Blindspot: Lepore and Kamensky in Olde Boston

Click to listen to Chris’s conversation with Jane Kamensky and Jill Lepore. (45 minutes, 21 mb mp3)

Kamensky & Lepore: 2 madwomen, 1 attic

Blindspot is a lark, with lessons. First, about sex and slavery in 18th Century Boston, where you didn’t expect to find so much of either. And then, about the writing of serious history as delicious fiction.

Blindspot was undertaken as an experiment, something of an email joke, by ranking professionals who’ve been friends since grad school (Yale): Jane Kamensky, now at Brandeis, and Jill Lepore, of Harvard and The New Yorker magazine.

Told in letters and journals, Blindspot, set in 1764, is a borderline kinky love story about a Scots portrait painter (think: Gilbert Stuart) who’s fled his London debts to Boston, and a passionate, downwardly-mobile 19-year-old daughter of the Boston ruling class who presents herself as a boy so as to get a job as the painter’s assistant. Get it? Frances Easton goes to work as Francis Weston for the portraitist Stewart Jameson. She falls in love with him, of course, and he with her — or him, as he supposes through most of the narrative. Fanny writes: “I felt full prepared to open myself to him, in whatever direction he wanted, Easton or Weston.”
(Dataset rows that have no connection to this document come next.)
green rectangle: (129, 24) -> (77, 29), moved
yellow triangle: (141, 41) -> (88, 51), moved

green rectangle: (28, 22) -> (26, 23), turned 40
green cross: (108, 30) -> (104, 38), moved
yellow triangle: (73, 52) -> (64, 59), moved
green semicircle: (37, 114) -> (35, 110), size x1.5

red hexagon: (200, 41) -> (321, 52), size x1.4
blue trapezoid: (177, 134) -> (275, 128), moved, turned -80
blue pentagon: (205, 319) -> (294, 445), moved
But Blindspot is also an argument about history and the writing thereof:

18th Century novelists called their books ‘histories.’ You know, Tom Jones is “The History of Tom Jones, a Foundling.” Fielding insisted that Tom Jones was a history and that what historians wrote was made up, that it was so contrived to be answerable to the surviving set of facts that could be lined up and arranged in any which way that its reliability is fundamentally questionable. It comes from Aristotle’s Poetics to make this claim — that to make something up that has universal truth because it’s about humanity was the true reform of historical writing. And it wasn’t just Fielding who made this claim. This was the argument of 18th Century novelists from Defoe on; and it was an argument they had with historians like Hume… That is a piece of intellectual work that Simon Schama took up when he called for a return to narrative history in the 1980s and 1990s…
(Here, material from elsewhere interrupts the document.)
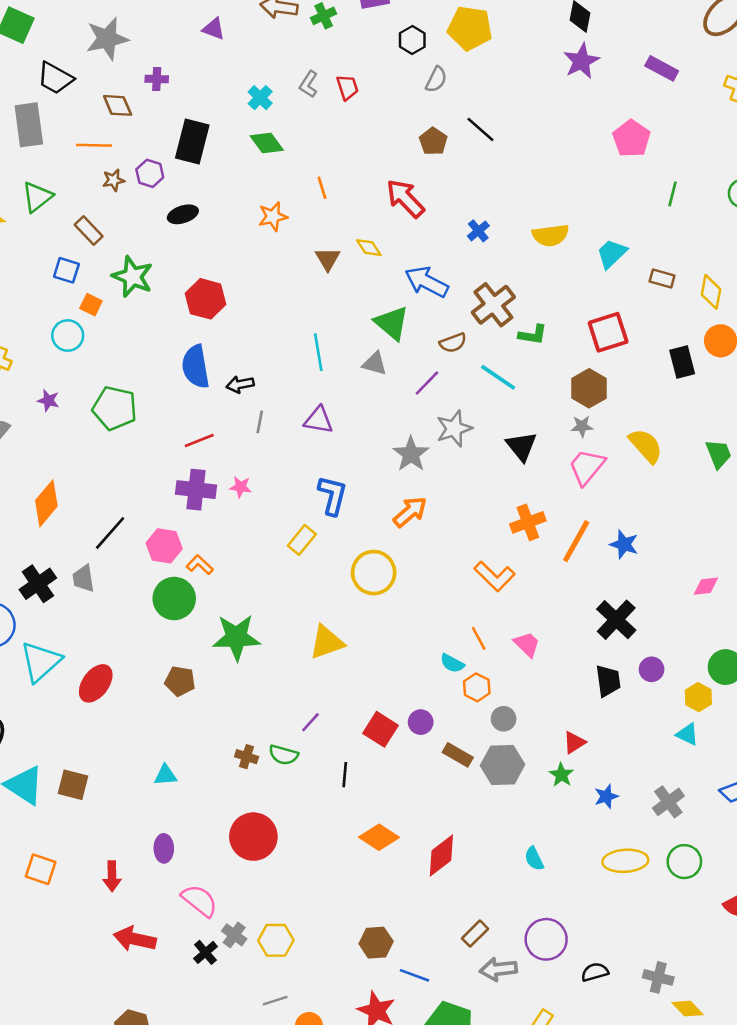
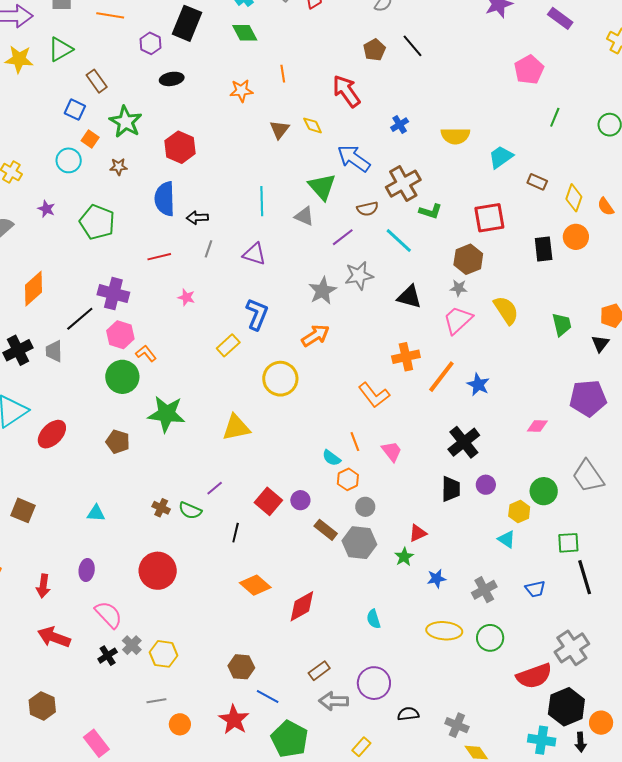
brown star: (113, 180) -> (118, 167), moved
black triangle: (522, 446) -> (409, 297), turned -44
purple cross: (196, 490) -> (113, 294), moved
Jill Lepore in conversation with Chris Lydon, February 27, 2009

I think our agent was hoping that Blindspot would generate the kind of controversy that Simon Schama’s Dead Certainties generated in the 1990s. I remember Gordon Wood writing an extremely angry brief in the New York Review of Books called ‘Novel History‘ — about how dare a historian do such a thing. To the extent we’ve had reaction from our colleagues — and we didn’t write it for our colleagues — it’s been very positive… I’ve been asked by a graduate student: is this something that every historian should try? And I’ve said: I don’t know, maybe every historian should take up tennis.

Jane Kamensky in conversation with Chris Lydon, February 27, 2009

The itch that Blindspot scratches for me is the appetite for history in the manner of Dickens’ Tale of Two Cities, Tolstoy’s War and Peace, Hugo’s Les Miserables or, in our own day, Amitav Ghosh’s Sea of Poppies — which is to say, grand, teeming, historically informed but imaginative narratives that speak to the contemporary national and global crisis.
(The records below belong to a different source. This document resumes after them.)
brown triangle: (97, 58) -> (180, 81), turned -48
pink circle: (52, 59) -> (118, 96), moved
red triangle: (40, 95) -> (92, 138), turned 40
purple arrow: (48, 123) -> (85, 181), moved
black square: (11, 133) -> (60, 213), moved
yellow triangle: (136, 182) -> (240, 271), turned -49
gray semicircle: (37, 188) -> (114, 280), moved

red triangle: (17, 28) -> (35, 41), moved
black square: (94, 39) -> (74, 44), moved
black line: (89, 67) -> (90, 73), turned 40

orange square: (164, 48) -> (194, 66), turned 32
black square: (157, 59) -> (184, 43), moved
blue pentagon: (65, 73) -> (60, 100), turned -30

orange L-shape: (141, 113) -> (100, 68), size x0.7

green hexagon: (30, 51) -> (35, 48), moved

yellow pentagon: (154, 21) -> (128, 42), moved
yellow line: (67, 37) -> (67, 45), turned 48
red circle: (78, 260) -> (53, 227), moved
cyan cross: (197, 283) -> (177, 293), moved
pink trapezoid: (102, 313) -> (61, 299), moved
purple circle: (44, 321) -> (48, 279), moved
What Dickens, Tolstoy and Hugo have in common is that, like a Breughel painting, they’re crowded with life. I can’t think of things in the 19th Century American literary tradition that do that. Maybe Harriet Beecher Stowe. But that sort of teeming, crowd-centered urban history that tackles a political event from below is not for the most part an American tradition.

Jane Kamensky in conversation with Chris Lydon, February 27, 2009

Why is that? … Where is our Dickens? It’s a really interesting question…

Jill Lepore in conversation with Chris Lydon, February 27, 2009

Blindspot can be taken as a shot at answering it.